| name | using-github |
| description | GitHub work in a Patina-conventions repository. Use when creating or editing an issue, routing issue-linked branch or PR work, rendering a milestone changelog, or handling PR review feedback. |
Using GitHub
This skill is the single entry point for GitHub work. Read the repository
guidance, then route each task to its procedure.
First Checks
- Read root repository guidance such as
AGENTS.md.
- Read local docs that govern the files or GitHub surface being changed.
- Stay in the current working directory's default
gh repository unless the
repository guidance explicitly allows cross-repo work.
Required Procedures
Route each task to its procedure before taking GitHub actions. The
workflows/ files are supporting contracts for this skill, not separate
installable skills.
- New issue: follow
workflows/new-issue.md.
- Existing issue edit: follow
workflows/edit-issue.md.
- Start issue work (begin-work): follow
workflows/begin-work.md — route to
the working-on-github-issue skill, which resolves the issue (from the
reference or the current branch), marks it started (self-assign and Project
status, best-effort), and lands on the issue-linked branch, delegating branch
creation to new-branch.
- Develop an issue end to end: route to the
develop controller, which
drives working-on-github-issue → build → polish → finish-pr.
- Milestone changelog: follow
workflows/write-changelog.md.
- PR comments: follow
workflows/pr-comments.md before replying to,
resolving, or reporting PR review feedback handled.
- Ready a branch for review (pre-PR gate): route to the
polish skill —
it deepens the branch architecture until settled, then reviews it to green via
code-review, before finishing.
- Finish completed work: route to the
finish-pr skill (it runs after
polish).
Routing Defaults
Route to working-on-github-issue when the user provides an issue reference and asks to
start work, implement, fix, build, investigate, or otherwise begin issue-linked
development; it resolves the issue (from the reference or the current branch),
marks it started, and lands on the issue-linked branch. working-on-github-issue
is idempotent: if already on the
computed issue branch it stays put. If on a different issue branch, ask before
changing context. When the user wants one issue driven end to end (or invokes
/develop), route to the develop controller instead.
Route to polish when the build is complete and the branch needs
readying for review before a PR — it deepens the architecture until settled,
then reviews to green. polish runs before finish-pr.
Route to finish-pr when the user explicitly says the work is complete, asks to
publish or open a ready PR, or objective evidence shows implementation and local
verification are done. Objective evidence can include completed plan tasks,
passing documented checks, and a clean implementation diff tied to the issue.
PR creation is a midpoint, not the finish line. Do not route to finish-pr
merely because a branch exists, a commit exists, or the user mentioned a future
PR. Do not treat an opened PR as completion; continue through checks and existing
review feedback until ready-to-merge or blocked.
Shared GitHub Rules
- Branches for issue work use
<issue-number>-<kebab-title> from the default
branch.
- Commits and squash PR titles use
type: #123 short description with no
scope, unless the change is breaking. Breaking changes use type!: #123 short description.

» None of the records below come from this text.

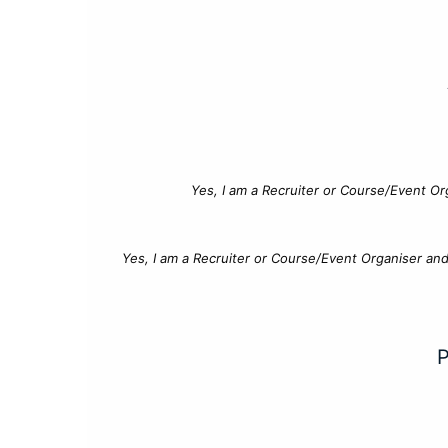
Yes, I am a Recruiter or Course/Event Or
Yes, I am a Recruiter or Course/Event Organiser an
P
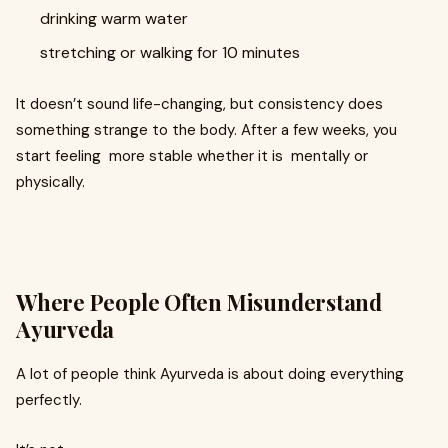
drinking warm water
stretching or walking for 10 minutes
It doesn’t sound life-changing, but consistency does
something strange to the body. After a few weeks, you
start feeling more stable whether it is mentally or
physically.
Where People Often Misunderstand
Ayurveda
A lot of people think Ayurveda is about doing everything
perfectly.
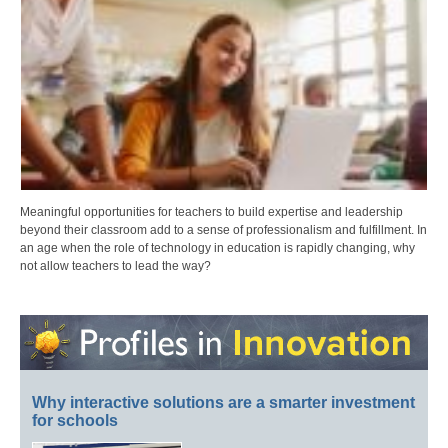
Meaningful opportunities for teachers to build expertise and leadership
beyond their classroom add to a sense of professionalism and fulfillment. In
an age when the role of technology in education is rapidly changing, why
not allow teachers to lead the way?
Why interactive solutions are a smarter investment
for schools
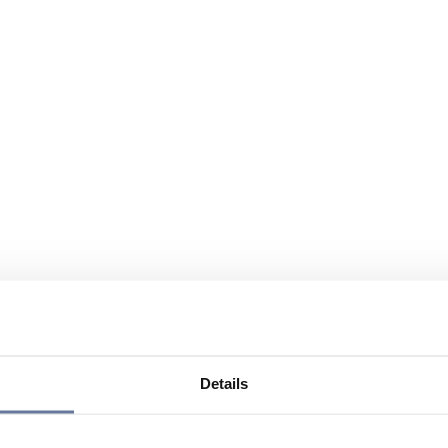
Details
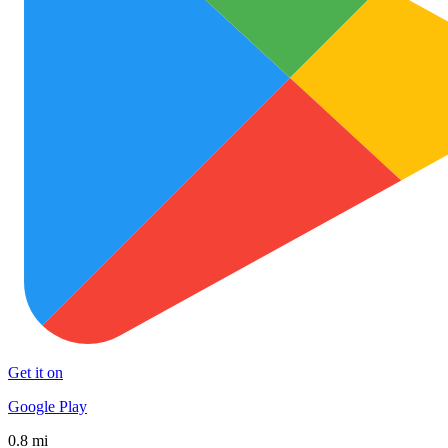
Get it on
Google Play
0.8 mi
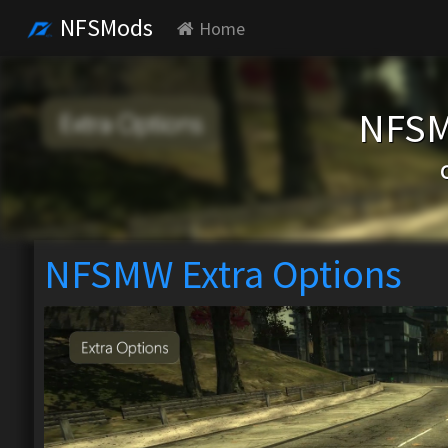
NFSMods
Home
NFSM
NFSMW Extra Options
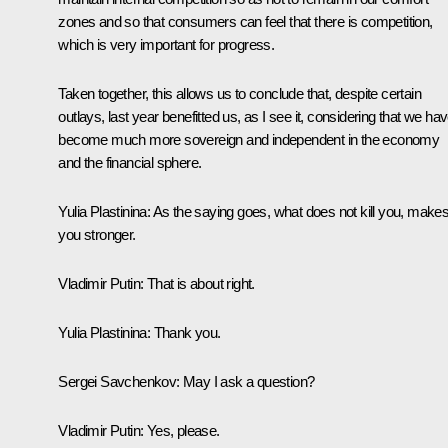
zones and so that consumers can feel that there is competition,
which is very important for progress.
Taken together, this allows us to conclude that, despite certain
outlays, last year benefitted us, as I see it, considering that we ha
become much more sovereign and independent in the economy
and the financial sphere.
Yulia Plastinina:
As the saying goes, what does not kill you, make
you stronger.
Vladimir Putin:
That is about right.
Yulia Plastinina:
Thank you.
Sergei Savchenkov:
May I ask a question?
Vladimir Putin:
Yes, please.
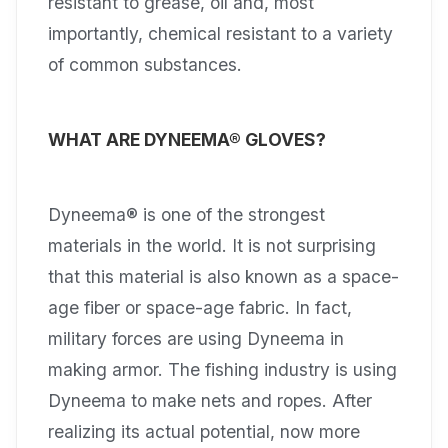
resistant to grease, oil and, most
importantly, chemical resistant to a variety
of common substances.
WHAT ARE DYNEEMA® GLOVES?
Dyneema® is one of the strongest
materials in the world. It is not surprising
that this material is also known as a space-
age fiber or space-age fabric. In fact,
military forces are using Dyneema in
making armor. The fishing industry is using
Dyneema to make nets and ropes. After
realizing its actual potential, now more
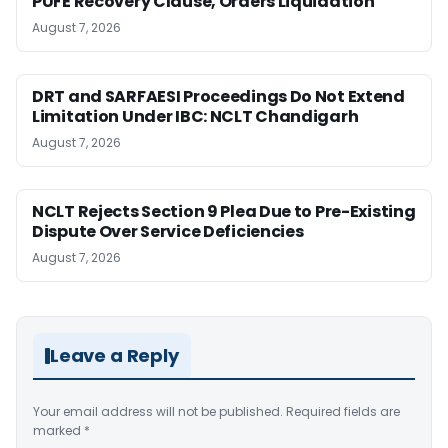
PUFE Recovery Clause, Orders Liquidation
August 7, 2026
DRT and SARFAESI Proceedings Do Not Extend
Limitation Under IBC: NCLT Chandigarh
August 7, 2026
NCLT Rejects Section 9 Plea Due to Pre-Existing
Dispute Over Service Deficiencies
August 7, 2026
Leave a Reply
Your email address will not be published.
Required fields are
marked
*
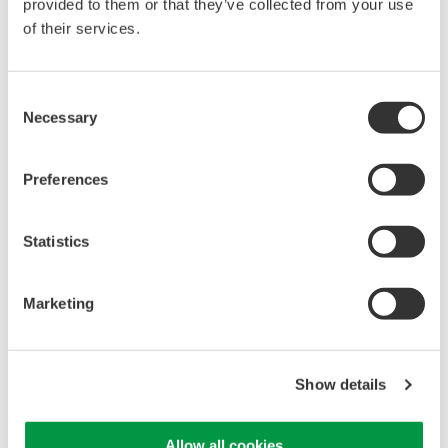
provided to them or that they’ve collected from your use
of their services.
Library
Support
Consent
Documents & Downloads
Technical Support
Necessary
Selection
Brochures
Latest Software Drivers
Instruction Manuals
& Firmware
Specifications
Service, Warranty &
Preferences
Software
Quality
Firmware
Knowledgebase
Statistics
Drawings
User Registration
Discontinued Products
Resources
Marketing
Application Notes
White Papers
Leaflet
Media Publications
Show details
FAQs
Training Modules
Allow all cookies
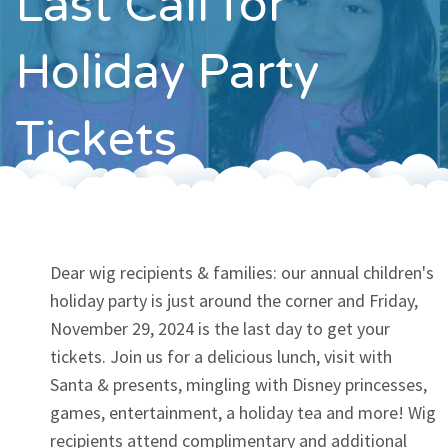
Last Call for
Contact
Holiday Party
Tickets
Dear wig recipients & families: our annual children's
holiday party is just around the corner and Friday,
November 29, 2024 is the last day to get your
tickets. Join us for a delicious lunch, visit with
Santa & presents, mingling with Disney princesses,
games, entertainment, a holiday tea and more! Wig
recipients attend complimentary and additional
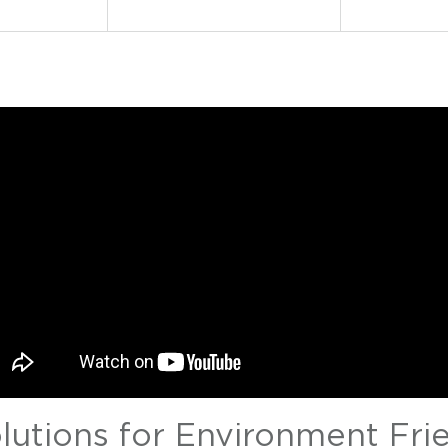
olutions for Environment Fri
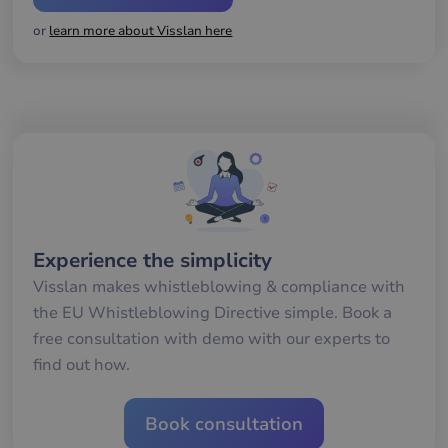
gil
ra
or
learn more about Visslan here
an
av
we
__cf_bm
29
De
Cloudflare Inc.
minutes
an
.hs-banner.com
56
att
seconds
me
mä
oc
Det
för
för
we
för
gil
Experience the simplicity
ra
an
Visslan makes whistleblowing & compliance with
av
we
the EU Whistleblowing Directive simple. Book a
__cf_bm
29
De
Cloudflare Inc.
free consultation with demo with our experts to
minutes
an
.hsappstatic.net
57
att
find out how.
seconds
me
mä
oc
Det
Book consultation
för
för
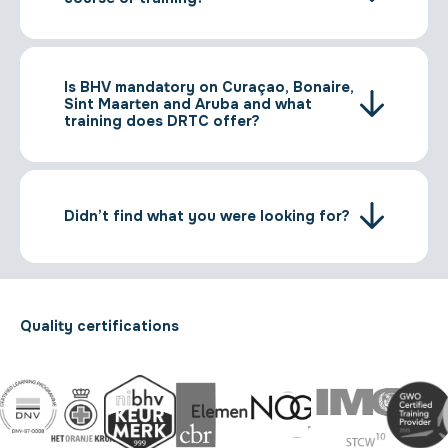
Is BHV mandatory on Curaçao, Bonaire,
Sint Maarten and Aruba and what
training does DRTC offer?
Didn’t find what you were looking for?
Quality certifications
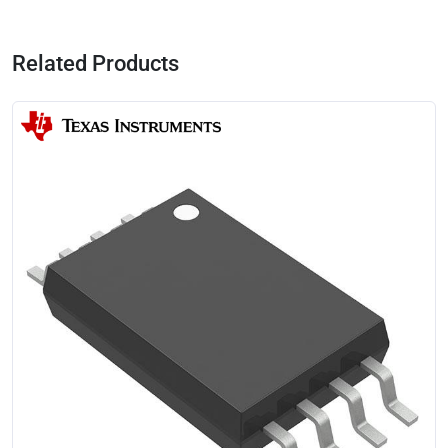
Related Products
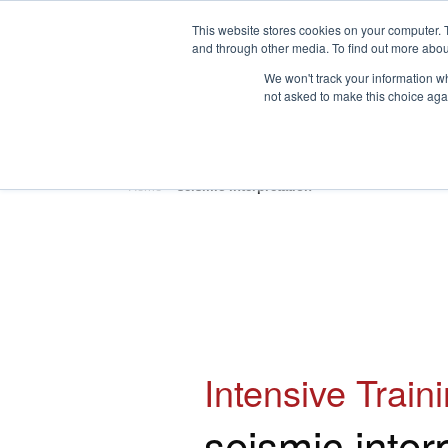
This website stores cookies on your computer. 
and through other media. To find out more abou
We won't track your information whe
not asked to make this choice aga
HOME
ABOUT
TRAINING
Home
»
seismic interpretation
Intensive Train
seismic inter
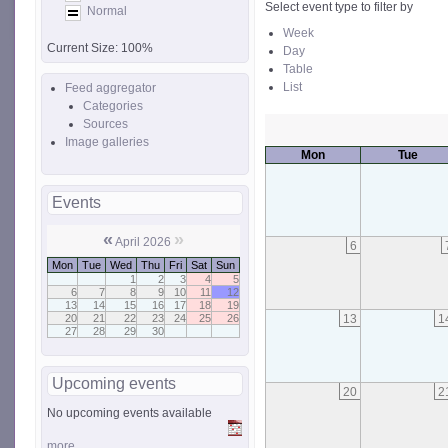
Select event type to filter by
Normal
Week
Current Size:
100%
Day
Table
List
Feed aggregator
Categories
Sources
Image galleries
Mon
Tue
Events
«
»
April 2026
6
Mon
Tue
Wed
Thu
Fri
Sat
Sun
1
2
3
4
5
6
7
8
9
10
11
12
13
14
15
16
17
18
19
13
1
20
21
22
23
24
25
26
27
28
29
30
Upcoming events
20
2
No upcoming events available
more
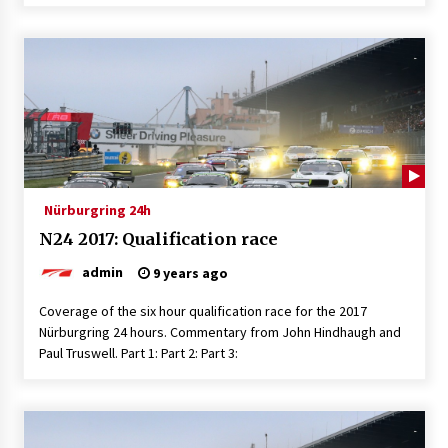
Nürburgring 24h
N24 2017: Qualification race
admin
9 years ago
Coverage of the six hour qualification race for the 2017
Nürburgring 24 hours. Commentary from John Hindhaugh and
Paul Truswell. Part 1: Part 2: Part 3:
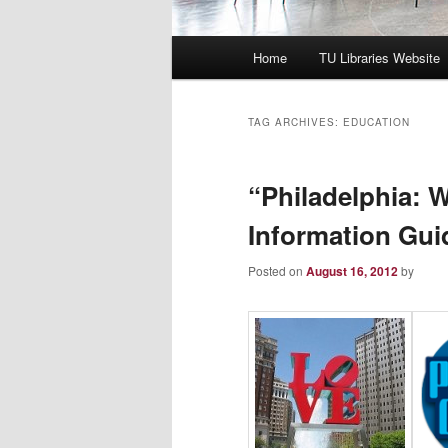
Main
Home
TU Libraries Website
menu
TAG ARCHIVES:
EDUCATION
“Philadelphia: 
Information Gui
Posted on
August 16, 2012
by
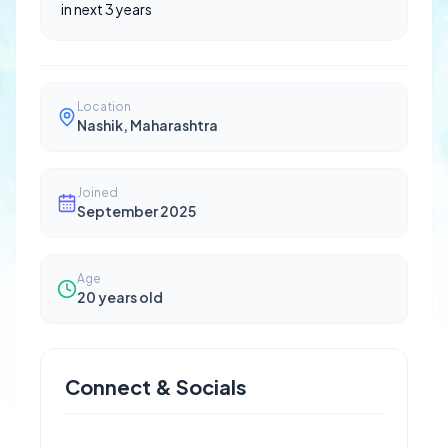
in next 3 years
Location
Nashik, Maharashtra
Joined
September 2025
Age
20
years old
Connect & Socials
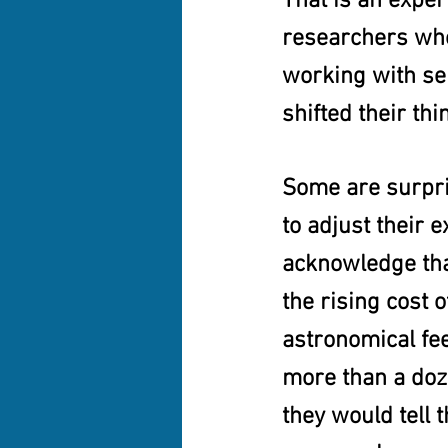
That is an expe
researchers who
working with sen
shifted their thi
Some are surpri
to adjust their 
acknowledge that
the rising cost 
astronomical fe
more than a doze
they would tell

- GitHub issue titles are plain-language summaries, not conventional commits.
- Relationships are same-repo
#N references unless repository guidance says
otherwise.
- Public issue, PR, and changelog text must pass the public-repo leak guard.
- Duplicate checks happen before filing new issues.
- Label choices come from
gh label list; do not invent labels, and do not
manually apply or remove reserved release automation labels.
- Pull request bodies use the repository template headings in order.
Public-Repo Leak Guard
Before creating or updating public issues, PRs, changelog text, or rendered
release notes:
- Resolve the target repository and visibility with
gh repo view.
- If the target is public, scan the draft for private GitHub URLs and private
path-shaped content.
- Refuse confirmed leaks.
- Surface ambiguous content for explicit review instead of silently rewriting.